• Exercise:
Keep every line in which "informasjon" occurs and drop the rest of the data.

• Page images and extracted text:
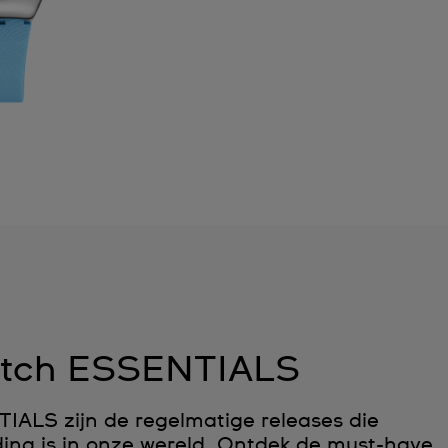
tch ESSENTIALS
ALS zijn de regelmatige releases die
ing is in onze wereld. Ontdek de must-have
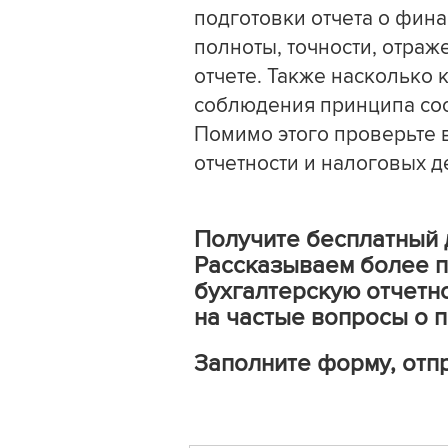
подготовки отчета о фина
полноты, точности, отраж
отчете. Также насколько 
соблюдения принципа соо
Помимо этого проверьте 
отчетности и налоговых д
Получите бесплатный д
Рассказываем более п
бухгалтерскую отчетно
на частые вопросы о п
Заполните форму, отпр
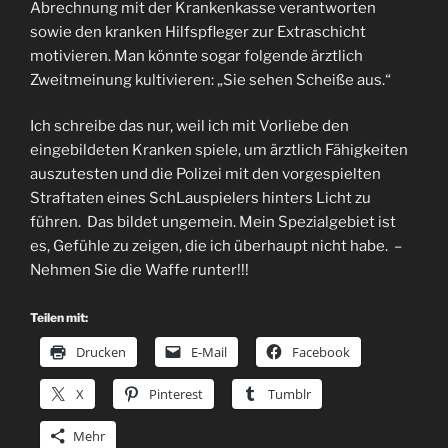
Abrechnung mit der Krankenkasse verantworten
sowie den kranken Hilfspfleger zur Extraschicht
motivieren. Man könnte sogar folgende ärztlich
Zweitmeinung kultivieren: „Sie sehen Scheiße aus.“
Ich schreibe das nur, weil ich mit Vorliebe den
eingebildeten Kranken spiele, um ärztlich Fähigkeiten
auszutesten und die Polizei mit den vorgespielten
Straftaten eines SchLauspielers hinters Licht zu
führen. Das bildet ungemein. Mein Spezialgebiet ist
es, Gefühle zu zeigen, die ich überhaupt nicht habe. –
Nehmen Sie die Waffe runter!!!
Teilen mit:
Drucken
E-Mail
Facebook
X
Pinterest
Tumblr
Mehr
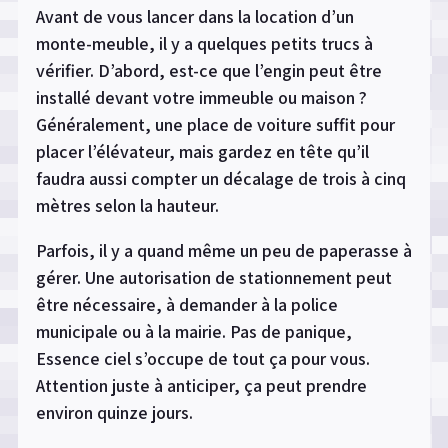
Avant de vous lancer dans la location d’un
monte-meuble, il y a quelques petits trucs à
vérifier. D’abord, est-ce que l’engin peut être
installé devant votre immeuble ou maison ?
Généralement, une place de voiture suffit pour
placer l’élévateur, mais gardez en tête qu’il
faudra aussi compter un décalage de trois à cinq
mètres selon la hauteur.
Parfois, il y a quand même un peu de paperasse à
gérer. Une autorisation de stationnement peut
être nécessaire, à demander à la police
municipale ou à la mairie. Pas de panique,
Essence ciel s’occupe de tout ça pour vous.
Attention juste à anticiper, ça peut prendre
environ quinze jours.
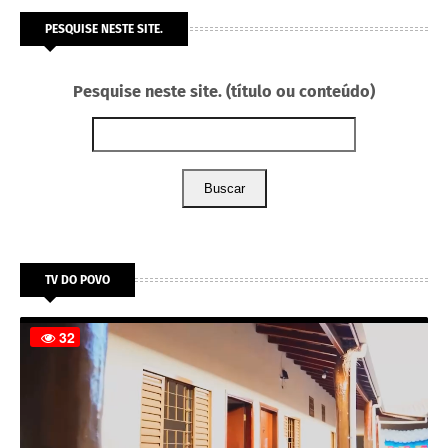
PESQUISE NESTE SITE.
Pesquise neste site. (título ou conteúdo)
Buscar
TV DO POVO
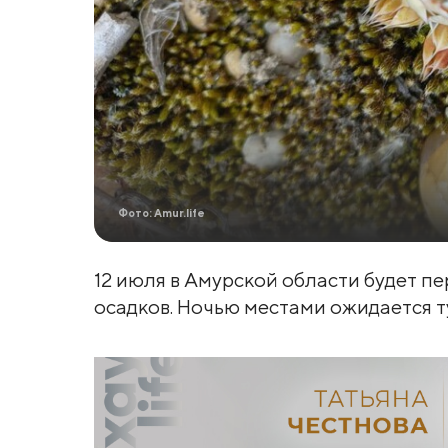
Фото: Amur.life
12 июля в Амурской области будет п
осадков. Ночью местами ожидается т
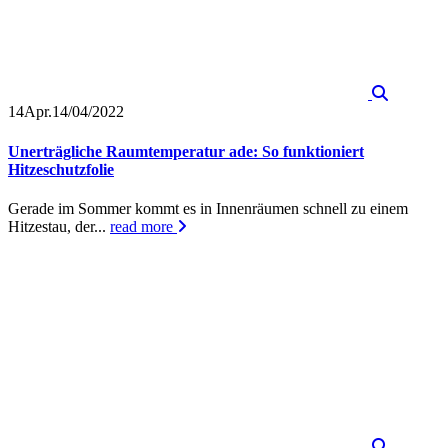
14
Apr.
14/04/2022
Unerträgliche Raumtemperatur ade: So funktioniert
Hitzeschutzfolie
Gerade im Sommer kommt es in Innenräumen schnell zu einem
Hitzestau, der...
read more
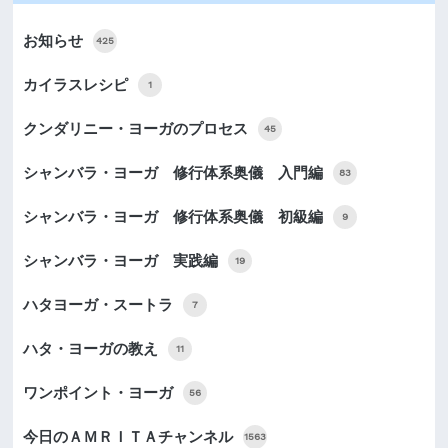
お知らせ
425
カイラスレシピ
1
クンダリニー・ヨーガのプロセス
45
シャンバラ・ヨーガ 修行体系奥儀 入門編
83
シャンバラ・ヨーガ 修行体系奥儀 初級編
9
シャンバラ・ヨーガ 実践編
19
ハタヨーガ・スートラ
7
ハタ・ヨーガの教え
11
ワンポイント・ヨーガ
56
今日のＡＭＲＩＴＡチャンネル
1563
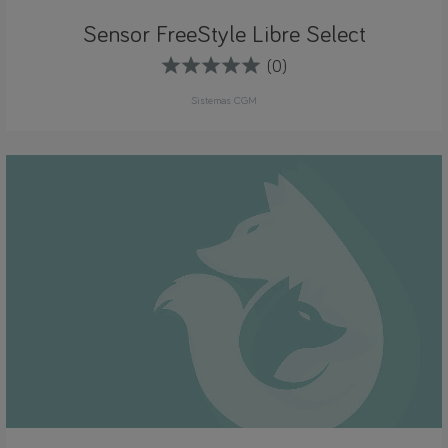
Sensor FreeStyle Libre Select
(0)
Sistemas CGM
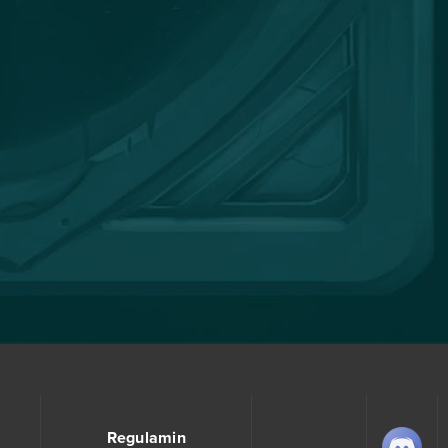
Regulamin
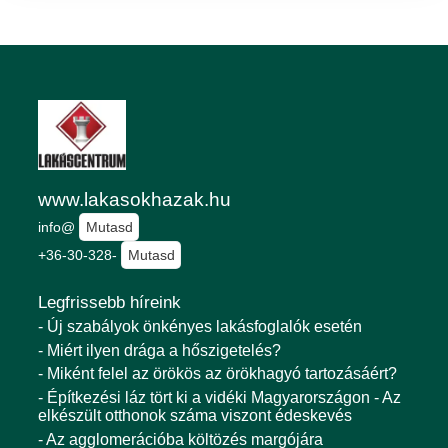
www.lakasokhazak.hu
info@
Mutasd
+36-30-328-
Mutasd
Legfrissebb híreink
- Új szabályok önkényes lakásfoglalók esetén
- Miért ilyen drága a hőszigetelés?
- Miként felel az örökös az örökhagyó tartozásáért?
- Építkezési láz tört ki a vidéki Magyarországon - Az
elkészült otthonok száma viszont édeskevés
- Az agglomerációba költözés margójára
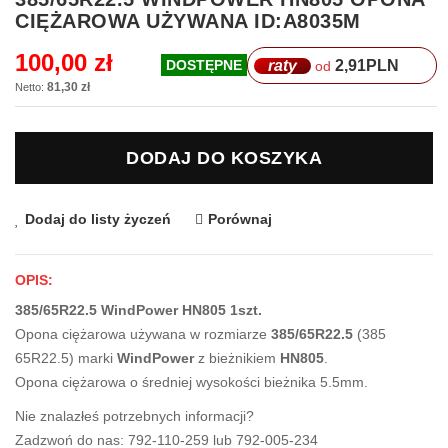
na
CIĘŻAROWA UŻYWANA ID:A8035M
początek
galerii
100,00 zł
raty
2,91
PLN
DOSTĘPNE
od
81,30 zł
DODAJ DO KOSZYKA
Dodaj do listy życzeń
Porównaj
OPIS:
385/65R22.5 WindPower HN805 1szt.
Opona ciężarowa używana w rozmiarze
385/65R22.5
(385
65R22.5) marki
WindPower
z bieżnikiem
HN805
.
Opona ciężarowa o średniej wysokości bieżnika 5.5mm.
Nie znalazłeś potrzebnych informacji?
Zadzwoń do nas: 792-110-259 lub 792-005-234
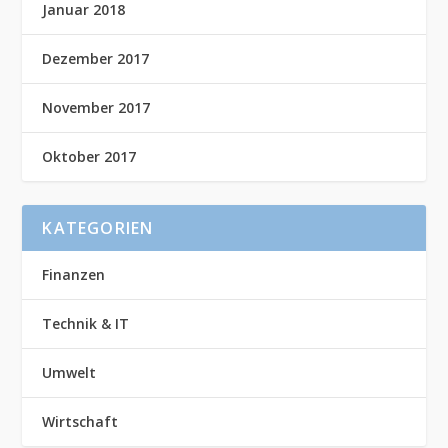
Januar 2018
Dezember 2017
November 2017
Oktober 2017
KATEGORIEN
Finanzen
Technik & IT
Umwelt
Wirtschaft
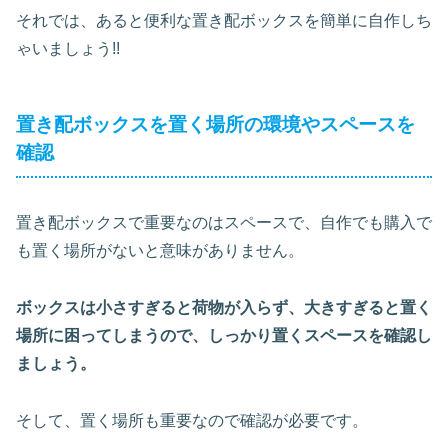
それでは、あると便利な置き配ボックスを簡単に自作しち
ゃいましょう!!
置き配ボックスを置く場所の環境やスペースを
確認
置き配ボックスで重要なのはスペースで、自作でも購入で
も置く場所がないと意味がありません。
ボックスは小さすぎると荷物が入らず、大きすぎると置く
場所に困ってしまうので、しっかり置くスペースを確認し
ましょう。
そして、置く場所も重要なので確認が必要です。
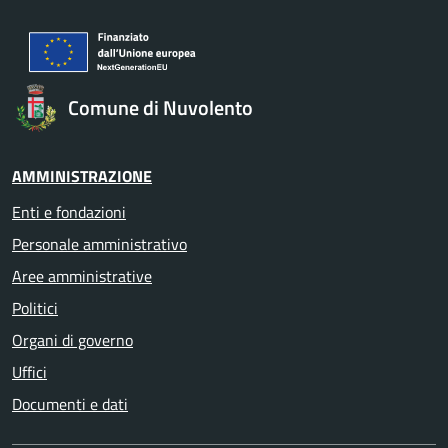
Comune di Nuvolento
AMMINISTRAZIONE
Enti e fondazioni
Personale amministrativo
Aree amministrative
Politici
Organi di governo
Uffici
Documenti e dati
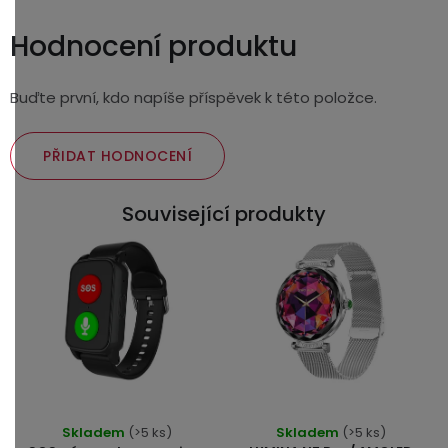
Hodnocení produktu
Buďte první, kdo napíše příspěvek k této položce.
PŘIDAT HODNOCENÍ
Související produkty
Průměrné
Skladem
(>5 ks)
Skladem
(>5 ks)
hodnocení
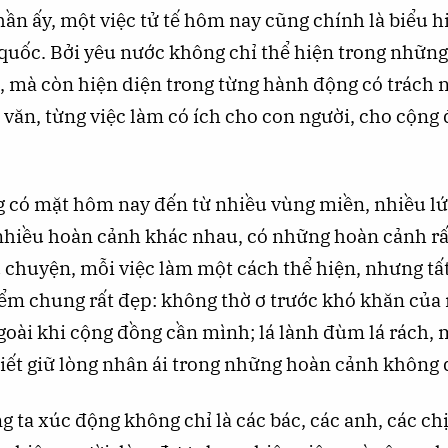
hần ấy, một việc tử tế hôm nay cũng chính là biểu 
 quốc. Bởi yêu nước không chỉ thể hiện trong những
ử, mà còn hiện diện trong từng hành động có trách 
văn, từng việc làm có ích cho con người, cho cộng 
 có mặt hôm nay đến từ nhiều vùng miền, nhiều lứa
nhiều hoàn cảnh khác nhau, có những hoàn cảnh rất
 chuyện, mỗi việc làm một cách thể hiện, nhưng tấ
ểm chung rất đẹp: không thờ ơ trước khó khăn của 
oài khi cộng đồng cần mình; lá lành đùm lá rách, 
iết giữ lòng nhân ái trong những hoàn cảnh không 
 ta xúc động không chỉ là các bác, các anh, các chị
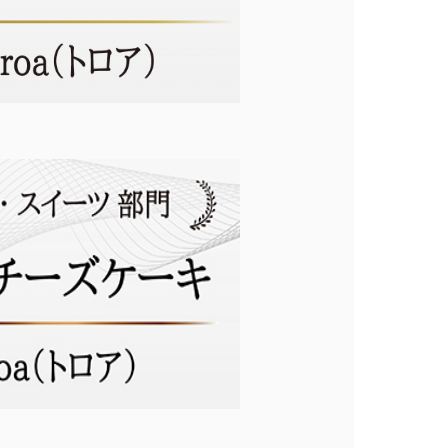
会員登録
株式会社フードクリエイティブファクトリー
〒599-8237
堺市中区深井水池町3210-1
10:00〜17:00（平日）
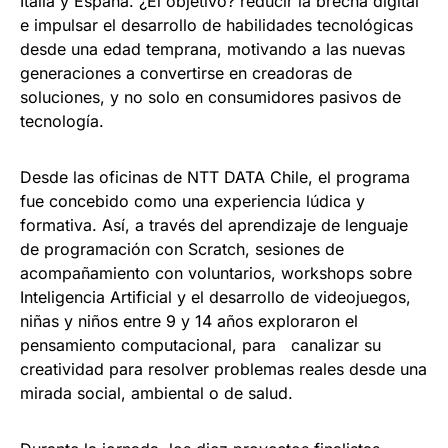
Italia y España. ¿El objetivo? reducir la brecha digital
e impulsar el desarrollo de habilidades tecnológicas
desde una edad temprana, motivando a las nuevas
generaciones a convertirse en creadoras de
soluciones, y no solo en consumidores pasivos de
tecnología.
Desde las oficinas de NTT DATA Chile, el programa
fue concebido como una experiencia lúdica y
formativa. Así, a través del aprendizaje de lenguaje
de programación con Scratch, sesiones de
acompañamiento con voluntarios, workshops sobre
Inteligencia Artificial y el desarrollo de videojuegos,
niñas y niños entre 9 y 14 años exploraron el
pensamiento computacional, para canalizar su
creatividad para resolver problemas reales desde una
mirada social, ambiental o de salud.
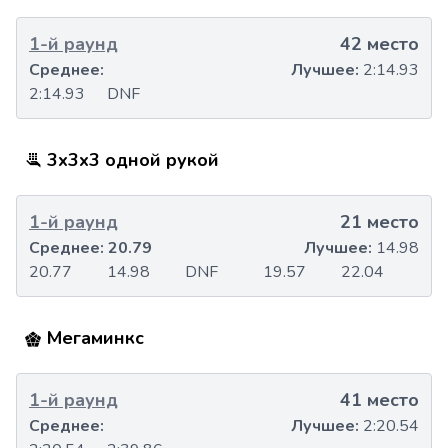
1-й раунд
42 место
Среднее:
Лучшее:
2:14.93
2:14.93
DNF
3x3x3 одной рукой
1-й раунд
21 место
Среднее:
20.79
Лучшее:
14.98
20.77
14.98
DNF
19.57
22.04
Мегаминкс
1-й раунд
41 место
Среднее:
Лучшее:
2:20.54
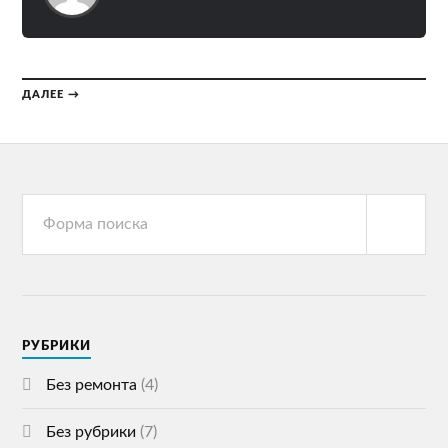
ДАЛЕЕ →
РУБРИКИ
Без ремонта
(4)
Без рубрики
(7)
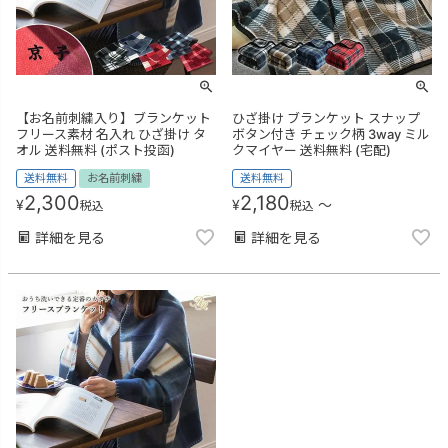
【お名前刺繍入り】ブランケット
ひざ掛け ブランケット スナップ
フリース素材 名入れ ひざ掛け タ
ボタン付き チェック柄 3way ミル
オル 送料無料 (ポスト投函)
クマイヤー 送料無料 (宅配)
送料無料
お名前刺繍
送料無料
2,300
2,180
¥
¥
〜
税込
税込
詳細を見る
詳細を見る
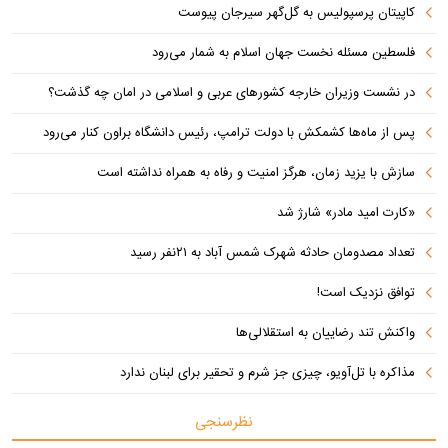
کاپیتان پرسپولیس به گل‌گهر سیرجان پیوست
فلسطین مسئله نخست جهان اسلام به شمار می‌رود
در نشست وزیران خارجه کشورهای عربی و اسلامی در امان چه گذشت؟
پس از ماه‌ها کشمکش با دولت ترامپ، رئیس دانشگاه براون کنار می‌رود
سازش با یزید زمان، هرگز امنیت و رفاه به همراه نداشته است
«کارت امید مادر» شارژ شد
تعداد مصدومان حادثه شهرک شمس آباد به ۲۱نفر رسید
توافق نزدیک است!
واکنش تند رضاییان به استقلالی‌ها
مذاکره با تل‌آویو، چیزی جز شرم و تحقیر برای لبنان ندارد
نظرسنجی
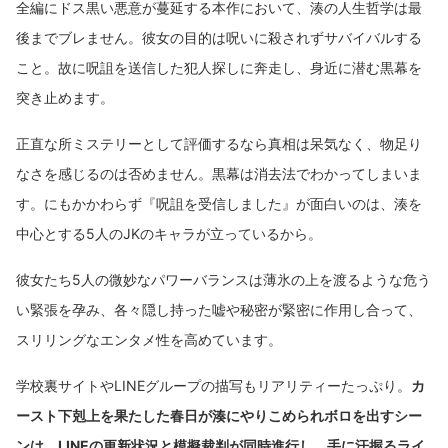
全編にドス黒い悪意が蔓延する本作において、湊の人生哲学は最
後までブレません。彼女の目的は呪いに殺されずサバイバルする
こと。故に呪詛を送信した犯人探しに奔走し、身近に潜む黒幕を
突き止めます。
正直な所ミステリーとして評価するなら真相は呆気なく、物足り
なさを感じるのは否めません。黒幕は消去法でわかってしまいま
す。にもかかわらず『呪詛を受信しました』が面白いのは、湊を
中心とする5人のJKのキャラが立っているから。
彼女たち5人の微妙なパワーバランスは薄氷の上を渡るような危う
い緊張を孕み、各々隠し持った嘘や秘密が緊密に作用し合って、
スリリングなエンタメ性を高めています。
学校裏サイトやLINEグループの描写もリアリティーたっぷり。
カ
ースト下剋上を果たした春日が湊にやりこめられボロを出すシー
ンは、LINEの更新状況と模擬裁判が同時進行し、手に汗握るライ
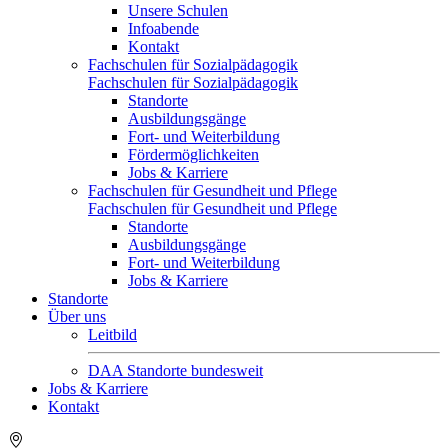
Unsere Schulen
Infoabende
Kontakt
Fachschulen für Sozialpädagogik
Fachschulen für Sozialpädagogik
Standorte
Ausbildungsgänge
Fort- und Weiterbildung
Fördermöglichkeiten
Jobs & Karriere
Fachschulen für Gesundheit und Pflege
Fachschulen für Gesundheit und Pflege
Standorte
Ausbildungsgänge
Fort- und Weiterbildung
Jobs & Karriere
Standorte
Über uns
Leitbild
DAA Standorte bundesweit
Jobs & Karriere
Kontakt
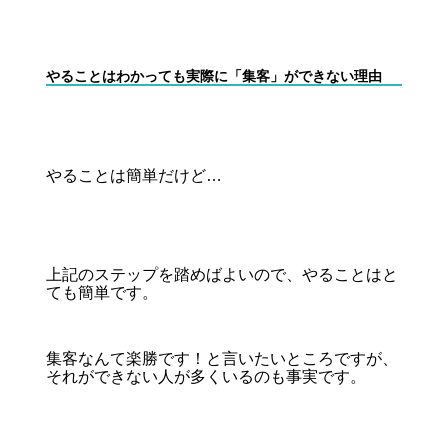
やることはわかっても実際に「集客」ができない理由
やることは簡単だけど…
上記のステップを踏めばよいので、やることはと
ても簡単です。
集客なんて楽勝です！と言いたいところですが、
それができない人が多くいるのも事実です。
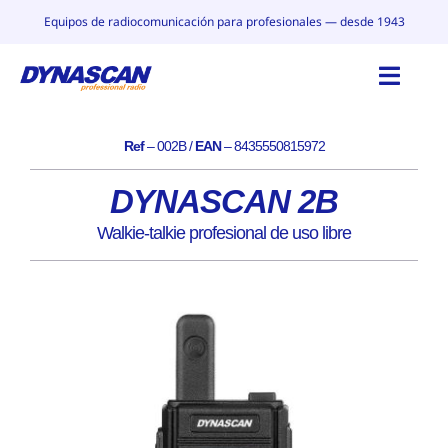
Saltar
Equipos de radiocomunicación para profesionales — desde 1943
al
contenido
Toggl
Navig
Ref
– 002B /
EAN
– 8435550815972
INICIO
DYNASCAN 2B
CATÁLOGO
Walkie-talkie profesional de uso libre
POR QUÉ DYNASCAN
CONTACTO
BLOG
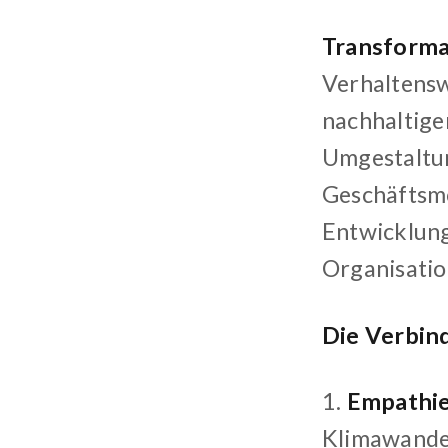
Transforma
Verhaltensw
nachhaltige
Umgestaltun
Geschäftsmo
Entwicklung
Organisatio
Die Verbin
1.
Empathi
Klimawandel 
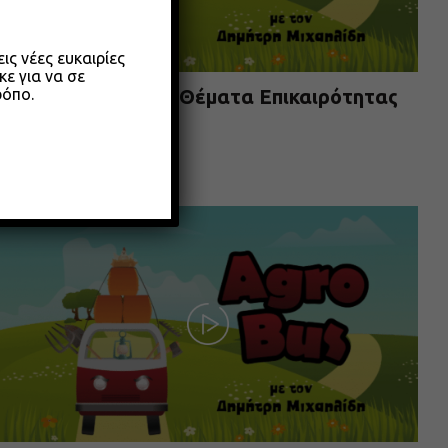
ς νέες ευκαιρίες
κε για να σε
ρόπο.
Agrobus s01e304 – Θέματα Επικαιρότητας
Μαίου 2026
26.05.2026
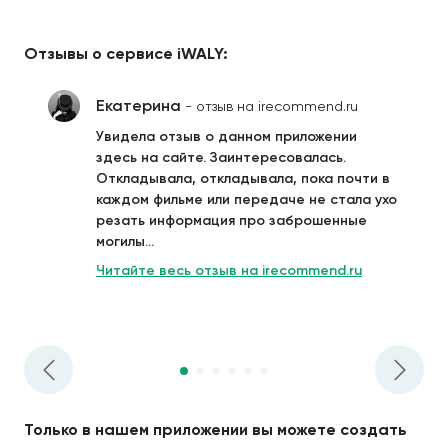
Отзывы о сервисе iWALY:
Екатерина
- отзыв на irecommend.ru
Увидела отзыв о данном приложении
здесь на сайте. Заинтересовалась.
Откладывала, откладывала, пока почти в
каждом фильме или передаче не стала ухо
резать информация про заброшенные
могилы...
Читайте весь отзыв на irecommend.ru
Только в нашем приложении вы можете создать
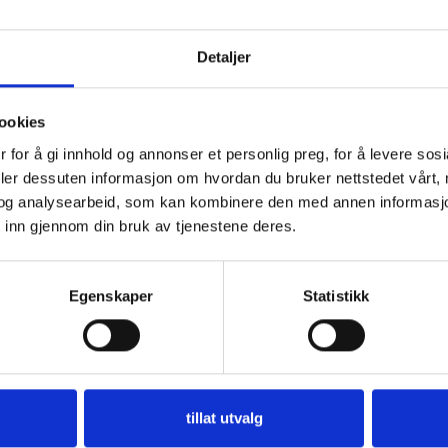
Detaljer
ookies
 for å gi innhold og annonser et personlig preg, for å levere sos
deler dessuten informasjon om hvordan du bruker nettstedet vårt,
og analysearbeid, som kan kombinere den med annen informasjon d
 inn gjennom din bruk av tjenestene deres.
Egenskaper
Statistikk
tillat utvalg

• Written answer:
deler dessuten informasjon om hvordan du bruker nettstedet vårt,
og analysearbeid, som kan kombinere den med annen informasjon d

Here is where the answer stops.